The School of the Art Institute of Chicago’s Gene Siskel Film Center has announced the full festival schedule for the 28th Annual Black Harvest Film Festival, which will take place in person November 4-20 at the Gene Siskel Film Center and virtually from November 21-27. This year’s festival will be dedicated to Sergio Mims, the co-founder of the festival and its longtime co-programmer and consultant, who passed away October 4.

The late Sergio Mims, left, and Barbara Scharres, co-founders of the Black Harvest Film Festival.The festival’s month-long showcase of Black stories will feature nineteen feature films; four short film programs; and more than fifteen separate in-person and virtual filmmaker and cast appearances, alongside several anniversary screenings, restorations, and a multitude of receptions and special events.

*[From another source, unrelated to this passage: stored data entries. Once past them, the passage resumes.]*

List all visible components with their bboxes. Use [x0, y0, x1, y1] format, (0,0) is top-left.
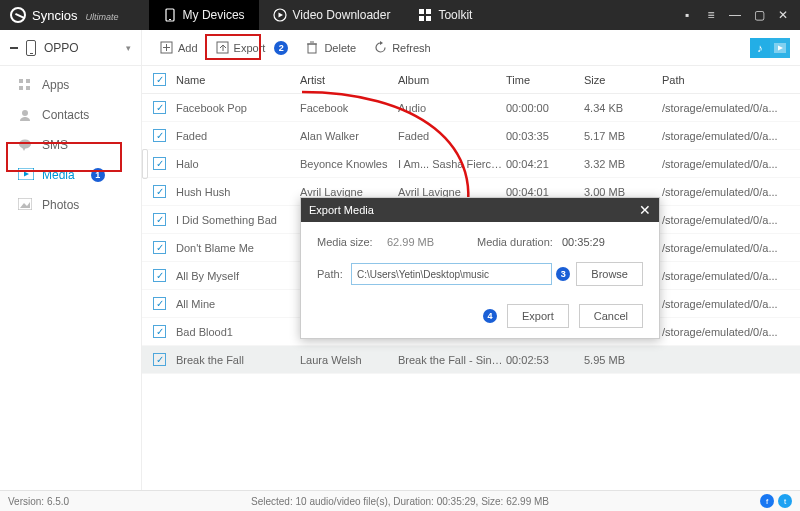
cell-path: /storage/emulated/0/a... [662, 186, 800, 198]
table-row[interactable]: ✓FadedAlan WalkerFaded00:03:355.17 MB/st… [142, 122, 800, 150]
top-nav: My Devices Video Downloader Toolkit [149, 0, 487, 30]
play-icon [273, 8, 287, 22]
cell-name: Halo [170, 158, 300, 170]
row-checkbox[interactable]: ✓ [153, 157, 166, 170]
facebook-icon[interactable]: f [760, 494, 774, 508]
brand-edition: Ultimate [86, 12, 119, 22]
row-checkbox[interactable]: ✓ [153, 297, 166, 310]
device-icon [26, 40, 36, 56]
row-checkbox[interactable]: ✓ [153, 325, 166, 338]
svg-point-12 [22, 110, 28, 116]
annotation-highlight [6, 142, 122, 172]
browse-button[interactable]: Browse [576, 262, 643, 286]
sidebar-item-label: Apps [42, 78, 69, 92]
chevron-down-icon: ▾ [126, 43, 131, 53]
cell-path: /storage/emulated/0/a... [662, 102, 800, 114]
selection-text: Selected: 10 audio/video file(s), Durati… [251, 496, 549, 507]
col-time[interactable]: Time [506, 74, 584, 86]
grid-icon [418, 8, 432, 22]
splitter-handle[interactable] [142, 148, 148, 180]
path-label: Path: [317, 268, 351, 280]
video-tab[interactable] [770, 38, 790, 58]
path-input[interactable] [351, 263, 552, 285]
add-button[interactable]: Add [152, 37, 206, 58]
size-value: 62.99 MB [387, 236, 477, 248]
row-checkbox[interactable]: ✓ [153, 101, 166, 114]
cell-time: 00:04:21 [506, 158, 584, 170]
nav-devices[interactable]: My Devices [149, 0, 259, 30]
close-icon[interactable]: ✕ [776, 8, 790, 22]
svg-rect-6 [419, 16, 424, 21]
minimize-icon[interactable]: — [728, 8, 742, 22]
col-size[interactable]: Size [584, 74, 662, 86]
cell-artist: Facebook [300, 102, 398, 114]
table-header: ✓ Name Artist Album Time Size Path [142, 66, 800, 94]
sidebar-item-photos[interactable]: Photos [0, 190, 141, 220]
device-name: OPPO [44, 41, 79, 55]
cell-name: I Did Something Bad [170, 214, 300, 226]
table-row[interactable]: ✓Facebook PopFacebookAudio00:00:004.34 K… [142, 94, 800, 122]
svg-marker-18 [20, 202, 30, 208]
delete-button[interactable]: Delete [298, 37, 364, 58]
cell-name: All By Myself [170, 270, 300, 282]
duration-label: Media duration: [477, 236, 562, 248]
btn-label: Add [178, 42, 198, 54]
sidebar-item-apps[interactable]: Apps [0, 70, 141, 100]
row-checkbox[interactable]: ✓ [153, 129, 166, 142]
add-icon [160, 41, 173, 54]
row-checkbox[interactable]: ✓ [153, 353, 166, 366]
annotation-badge-2: 2 [274, 41, 288, 55]
cell-album: Audio [398, 102, 506, 114]
message-icon[interactable]: ▪ [680, 8, 694, 22]
col-name[interactable]: Name [170, 74, 300, 86]
cell-name: Break the Fall [170, 354, 300, 366]
sidebar: OPPO ▾ Apps Contacts SMS Media 1 [0, 30, 142, 490]
menu-icon[interactable]: ≡ [704, 8, 718, 22]
table-row[interactable]: ✓Break the FallLaura WelshBreak the Fall… [142, 346, 800, 374]
svg-rect-23 [308, 44, 316, 53]
cell-artist: Beyonce Knowles [300, 158, 398, 170]
row-checkbox[interactable]: ✓ [153, 185, 166, 198]
row-checkbox[interactable]: ✓ [153, 269, 166, 282]
svg-rect-7 [426, 16, 431, 21]
cell-time: 00:04:01 [506, 186, 584, 198]
cancel-button[interactable]: Cancel [579, 304, 643, 328]
cell-album: Faded [398, 130, 506, 142]
titlebar: Syncios Ultimate My Devices Video Downlo… [0, 0, 800, 30]
cell-time: 00:02:53 [506, 354, 584, 366]
col-path[interactable]: Path [662, 74, 800, 86]
sidebar-item-contacts[interactable]: Contacts [0, 100, 141, 130]
svg-rect-10 [19, 86, 23, 90]
svg-rect-4 [419, 9, 424, 14]
nav-downloader[interactable]: Video Downloader [259, 0, 405, 30]
export-modal: Export Media ✕ Media size: 62.99 MB Medi… [300, 197, 660, 339]
phone-icon [163, 8, 177, 22]
logo-icon [10, 7, 26, 23]
annotation-badge-3: 3 [556, 267, 570, 281]
cell-size: 3.32 MB [584, 158, 662, 170]
brand: Syncios Ultimate [0, 7, 119, 23]
table-row[interactable]: ✓HaloBeyonce KnowlesI Am... Sasha Fierce… [142, 150, 800, 178]
cell-path: /storage/emulated/0/a... [662, 326, 800, 338]
select-all-checkbox[interactable]: ✓ [153, 73, 166, 86]
row-checkbox[interactable]: ✓ [153, 213, 166, 226]
nav-toolkit[interactable]: Toolkit [404, 0, 486, 30]
maximize-icon[interactable]: ▢ [752, 8, 766, 22]
modal-titlebar: Export Media ✕ [301, 198, 659, 222]
brand-name: Syncios [32, 8, 78, 23]
col-artist[interactable]: Artist [300, 74, 398, 86]
svg-rect-5 [426, 9, 431, 14]
cell-artist: Laura Welsh [300, 354, 398, 366]
export-confirm-button[interactable]: Export [507, 304, 569, 328]
refresh-button[interactable]: Refresh [366, 37, 439, 58]
modal-close-icon[interactable]: ✕ [639, 202, 651, 218]
btn-label: Refresh [392, 42, 431, 54]
size-label: Media size: [317, 236, 387, 248]
music-tab[interactable]: ♪ [750, 38, 770, 58]
nav-devices-label: My Devices [183, 8, 245, 22]
device-selector[interactable]: OPPO ▾ [0, 30, 141, 66]
svg-marker-16 [24, 172, 29, 177]
row-checkbox[interactable]: ✓ [153, 241, 166, 254]
col-album[interactable]: Album [398, 74, 506, 86]
twitter-icon[interactable]: t [778, 494, 792, 508]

In memory of Mims, Rebecca Fons, Gene Siskel Film Center’s director of programming said, “Earlier this summer, Black Harvest Film Festival co-founder Sergio Mims and I met for our regular, bi-weekly meeting to discuss the film submissions we’d been watching in consideration for this year’s 28th Festival. Sergio said, “I love what I’m seeing. Lots of joy, lots of Black joy.’ This year’s Black Harvest Film Festival is dedicated to Sergio.

“And he was right; the lineup is joyful, not just in the stories presented, but in the artists highlighted and the parties planned. The 28th Festival is a tribute to Sergio’s dogged determination to suggest the best for our screens, to ensure emerging filmmakers were in the same spotlight as the established auteurs, and his efforts to make local filmmakers feel like stars, and our audience to feel like a family. We will miss him immensely – his bold opinions, his wit, his knowledge, and his camaraderie – and dedicate each moment of Black Harvest to his memory.” 

Gene Siskel Film Center executive director Jean de St. Aubin said, “The Black Harvest Film Festival has always been a reunion of filmmakers and film lovers. This year, with the passing of Sergio Mims, it will be bittersweet. But we rejoice in what Sergio has created – a month-long celebration of Black storytelling that has thrived for 28 years and counting. I look forward to seeing our loyal BHFF audience, welcoming new friends, and sharing Sergio stories, along with those on the screen. Please join us in celebrating the full range of the Black experience on film.”